__WHAT IS EXPECTED__. Omitting the pictures, output all of the records precisely as written.

--- --- ---

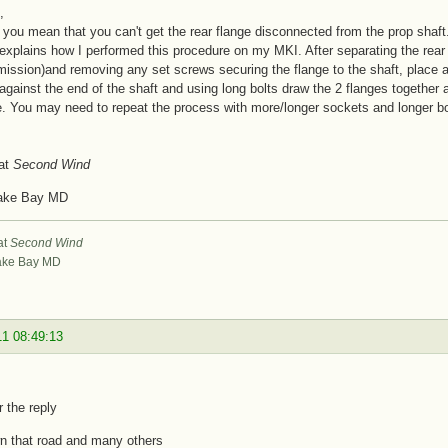
,
you mean that you can't get the rear flange disconnected from the prop shaft.
 explains how I performed this procedure on my MKI. After separating the rear f
mission)and removing any set screws securing the flange to the shaft, place a 
against the end of the shaft and using long bolts draw the 2 flanges together ag
e. You may need to repeat the process with more/longer sockets and longer bolts
at
Second Wind
ake Bay MD
at
Second Wind
ke Bay MD
11 08:49:13
r the reply
n that road and many others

--- --- ---

__RESPONSE__.
,
you mean that you can't get the rear flange disconnected from the prop shaft.
 explains how I performed this procedure on my MKI. After separating the rear f
mission)and removing any set screws securing the flange to the shaft, place a 
against the end of the shaft and using long bolts draw the 2 flanges together ag
e. You may need to repeat the process with more/longer sockets and longer bolts
at
Second Wind
ake Bay MD
at
Second Wind
ke Bay MD
11 08:49:13
r the reply
n that road and many others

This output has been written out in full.